I have been reading books on the war that last few months. mainly books written about the families. Being on the Care Team here is something that I really want to do. Up until we moves here I was very active in everything. when we got here I was very pregnant and just didn't like the FRG. During the first deployment we bought a house off post and I kept to myself away from all the drama of the going on's. Our 1Sgt wife is the Care Team leader and I was asked if I wanted to be on it. I have a problem saying no. Anyway we have been doing our training and that has included role playing. It has been hard to do because you know it is not real. That brings me to reading the books. I just finished the book The Long Road Home. There were several pages in the book about the Care Team at Fort Hood being activated in April 2003 or better known as "Black Sunday" I cried through most of it but it really gave me an insight as to how the care team that goes into a move felt when they went in. I can pray that our Care Team here is never activated, but like my husband always tells me " I can tell myself that all my men will come home but I would be lieing to myself knowing that I will lose someone" I know cant even begin to tell him I understand how you feel and the burden that he carries.
We do not talk about the deployment. Not ever! Sometimes I really wish that he would. all I can do is say a prayer every minute of the day that when he is over there that he comes home to us. I find no comfort in the up coming deployment. I know no matter what I do to keep busy I wont deal well it all. Others my think and I have it all together and can deal very well with deployments. That I don't need others help and can do just fine. Little do they know what really goes on behind closed doors or at the end of the day when it is so very cold and very dark out. I cry myself to sleep, sleep that never really comes. I jump every time I hear car. I jump in the middle of the night when the phone rings. Waiting before I answer, thinking who in the hell would be calling at this hour, other then someone to say my husband has been hurt. Then after answering it hearing his every tired voice say "hi darlin" and then everything is okay for the time being......I still cant believe that in a few weeks he will not be at home, he will be other there.....

Thursday, July 24, 2008

1 Month 23 Days Until Boots in the Sand AGAIN...

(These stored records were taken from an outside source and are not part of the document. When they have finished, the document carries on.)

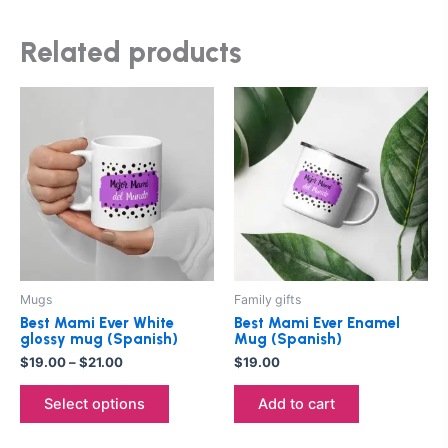
Related products
Price
This
range:
product
$19.00
through
has
$21.00
multiple
variants.
The
options
may
be
Mugs
Family gifts
chosen
Best Mami Ever White
Best Mami Ever Enamel
on
glossy mug (Spanish)
Mug (Spanish)
the
$
19.00
–
$
21.00
$
19.00
product
Select options
Add to cart
page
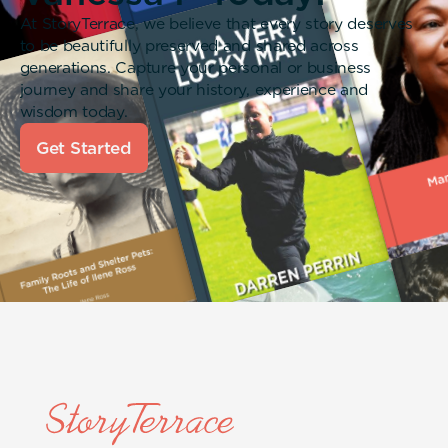
At StoryTerrace, we believe that every story deserves
to be beautifully preserved and shared across
generations. Capture your personal or business
journey and share your history, experience and
wisdom today.
Get Started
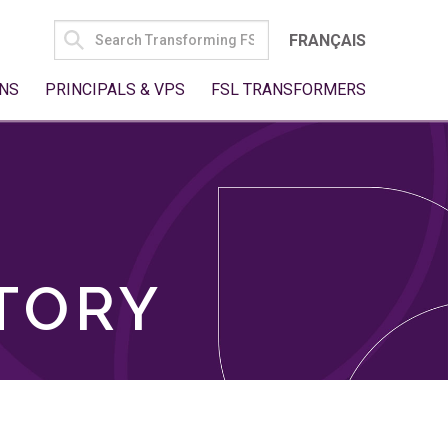
SEARCH
FRANÇAIS
FOR:
NS
PRINCIPALS & VPS
FSL TRANSFORMERS
TORY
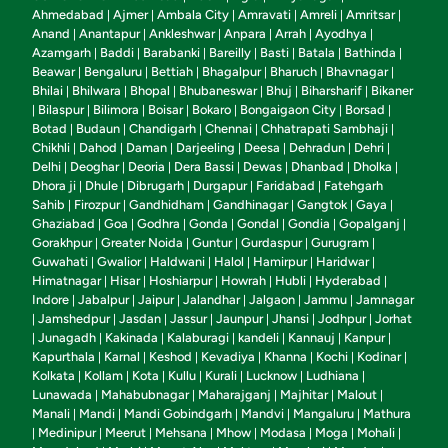
Ahmedabad
Ajmer
Ambala City
Amravati
Amreli
Amritsar
|
|
|
|
|
|
Anand
Anantapur
Ankleshwar
Anpara
Arrah
Ayodhya
|
|
|
|
|
|
Azamgarh
Baddi
Barabanki
Bareilly
Basti
Batala
Bathinda
|
|
|
|
|
|
|
Beawar
Bengaluru
Bettiah
Bhagalpur
Bharuch
Bhavnagar
|
|
|
|
|
|
Bhilai
Bhilwara
Bhopal
Bhubaneswar
Bhuj
Biharsharif
Bikaner
|
|
|
|
|
|
Bilaspur
Bilimora
Boisar
Bokaro
Bongaigaon City
Borsad
|
|
|
|
|
|
|
Botad
Budaun
Chandigarh
Chennai
Chhatrapati Sambhaji
|
|
|
|
|
Chikhli
Dahod
Daman
Darjeeling
Deesa
Dehradun
Dehri
|
|
|
|
|
|
|
Delhi
Deoghar
Deoria
Dera Bassi
Dewas
Dhanbad
Dholka
|
|
|
|
|
|
|
Dhora ji
Dhule
Dibrugarh
Durgapur
Faridabad
Fatehgarh
|
|
|
|
|
Sahib
Firozpur
Gandhidham
Gandhinagar
Gangtok
Gaya
|
|
|
|
|
|
Ghaziabad
Goa
Godhra
Gonda
Gondal
Gondia
Gopalganj
|
|
|
|
|
|
|
Gorakhpur
Greater Noida
Guntur
Gurdaspur
Gurugram
|
|
|
|
|
Guwahati
Gwalior
Haldwani
Halol
Hamirpur
Haridwar
|
|
|
|
|
|
Himatnagar
Hisar
Hoshiarpur
Howrah
Hubli
Hyderabad
|
|
|
|
|
|
Indore
Jabalpur
Jaipur
Jalandhar
Jalgaon
Jammu
Jamnagar
|
|
|
|
|
|
Jamshedpur
Jasdan
Jassur
Jaunpur
Jhansi
Jodhpur
Jorhat
|
|
|
|
|
|
|
Junagadh
Kakinada
Kalaburagi
kandeli
Kannauj
Kanpur
|
|
|
|
|
|
|
Kapurthala
Karnal
Keshod
Kevadiya
Khanna
Kochi
Kodinar
|
|
|
|
|
|
|
Kolkata
Kollam
Kota
Kullu
Kurali
Lucknow
Ludhiana
|
|
|
|
|
|
|
Lunawada
Mahabubnagar
Maharajganj
Majhitar
Malout
|
|
|
|
|
Manali
Mandi
Mandi Gobindgarh
Mandvi
Mangaluru
Mathura
|
|
|
|
|
Medinipur
Meerut
Mehsana
Mhow
Modasa
Moga
Mohali
|
|
|
|
|
|
|
|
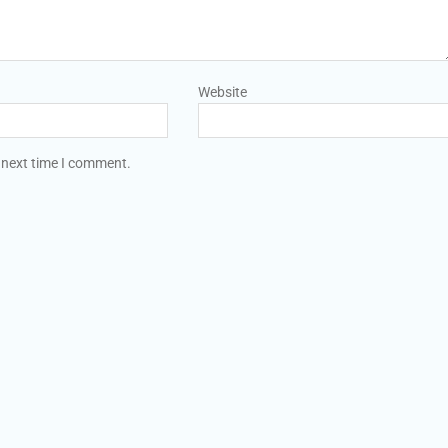
Website
 next time I comment.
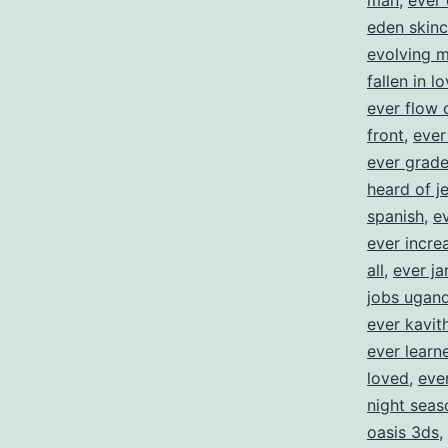
man
,
ever 
eden skinc
evolving 
fallen in l
ever flow 
front
,
ever
ever grad
heard of j
spanish
,
e
ever incre
all
,
ever ja
jobs ugan
ever kavit
ever learne
loved
,
eve
night seas
oasis 3ds
,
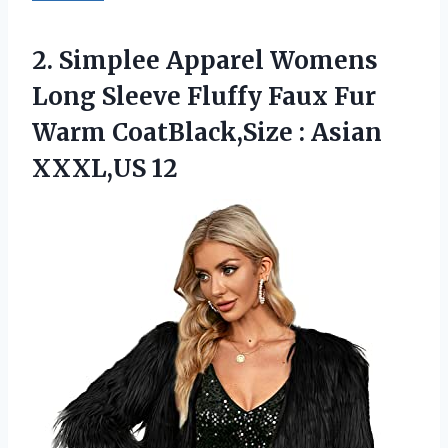
2.
Simplee Apparel Womens
Long Sleeve Fluffy Faux Fur
Warm CoatBlack,Size : Asian
XXXL,US 12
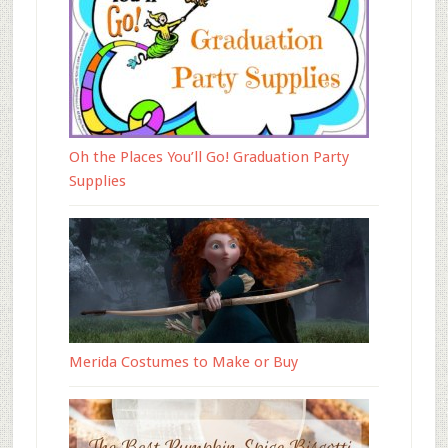
Oh the Places You’ll Go! Graduation Party
Supplies
Merida Costumes to Make or Buy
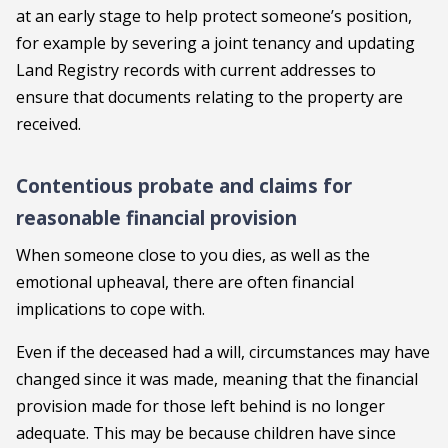
at an early stage to help protect someone’s position,
for example by severing a joint tenancy and updating
Land Registry records with current addresses to
ensure that documents relating to the property are
received.
Contentious probate and claims for
reasonable financial provision
When someone close to you dies, as well as the
emotional upheaval, there are often financial
implications to cope with.
Even if the deceased had a will, circumstances may have
changed since it was made, meaning that the financial
provision made for those left behind is no longer
adequate. This may be because children have since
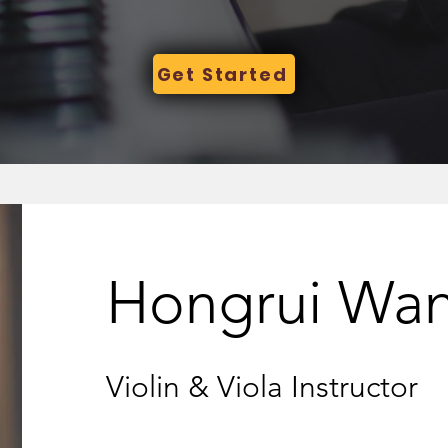
Get Started
Hongrui Wa
Violin & Viola Instructor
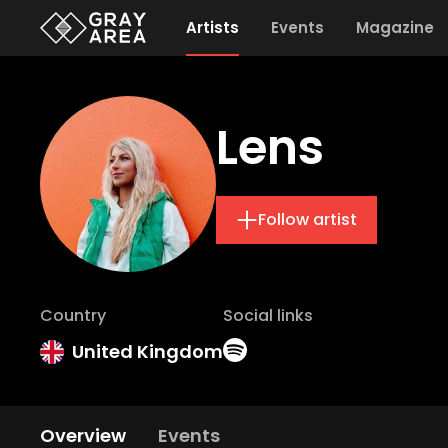
Artists
Events
Magazine
Lens
Follow artist
Country
Social links
United Kingdom
Overview
Events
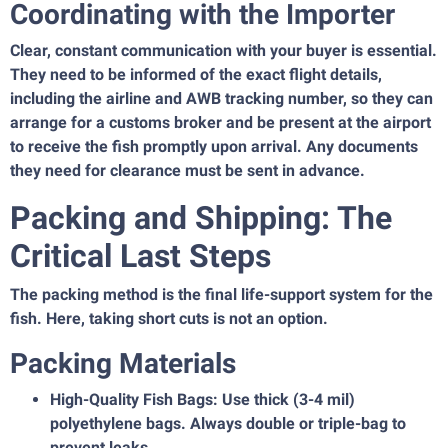
Coordinating with the Importer
Clear, constant communication with your buyer is essential.
They need to be informed of the exact flight details,
including the airline and AWB tracking number, so they can
arrange for a customs broker and be present at the airport
to receive the fish promptly upon arrival. Any documents
they need for clearance must be sent in advance.
Packing and Shipping: The
Critical Last Steps
The packing method is the final life-support system for the
fish. Here, taking short cuts is not an option.
Packing Materials
High-Quality Fish Bags: Use thick (3-4 mil)
polyethylene bags. Always double or triple-bag to
prevent leaks.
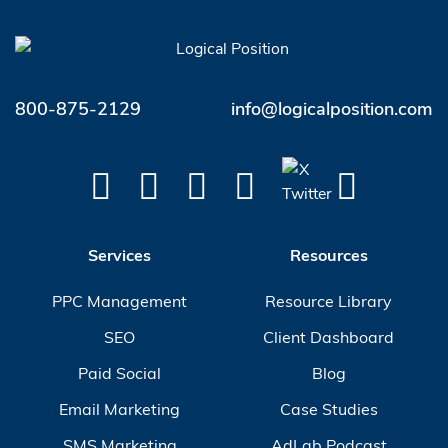
800-875-2129
info@logicalposition.com
Services
Resources
PPC Management
Resource Library
SEO
Client Dashboard
Paid Social
Blog
Email Marketing
Case Studies
SMS Marketing
AdLab Podcast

M has been gone at NTC for what seems like forever. It has really only been about 3 weeks. Now that really isn't that long. The kids and I have tried to keep busy. I have been busy with care team meetings. I still wonder how I am going to do it if the time comes. I cant help but think it is going to be me who will need the care team. God I hope not!!! I still don't know how to deal with this up coming deployment. I just don't want to!!! I put up a good front to all that it is really not that hard and no big deal. Ya right.....

Saturday, July 5, 2008

It has been a long time

Well M left for NTC 430am on the 4Th of July. This was all a flash back from the first deployment. I took him to the until about noon on the 3rd. Okay on big deal it is only for a month. It was a very long day with the kids. All the flash backs of hating having to be a single parent again. Now I know he had only been gone about 12 hours when I get a call about 11pm that night "guess where I am" the plane never left! It had broke down and they were all sitting in the bus on the runway waiting for it be fixed after a few hours when it couldn't they were all sent home for 4 hours. It was nice to have him home for at least a few hours again.

I know that this deployment is going to be HELL!!! I don't want to do it!!I don't want to deal with it. I don't have a good feeling about it!! I want m to come home!! I want to retire from the military and get on with life and normal life..well at least what ever normal is! I cant do the bath times, homework,weekends,household up keep on my own again. Yes I have done this a few times but I remember so clearly how it really was. Even though when ask oh yes we are fine it is not big deal. When really inside I am falling apart. I don't fall apart in front of the kids. I wait until they are all a sleep. UGH...UGH...UGH.. if I was a drinker I would have a drink...
If anyone reads this what do you do to deal with all this????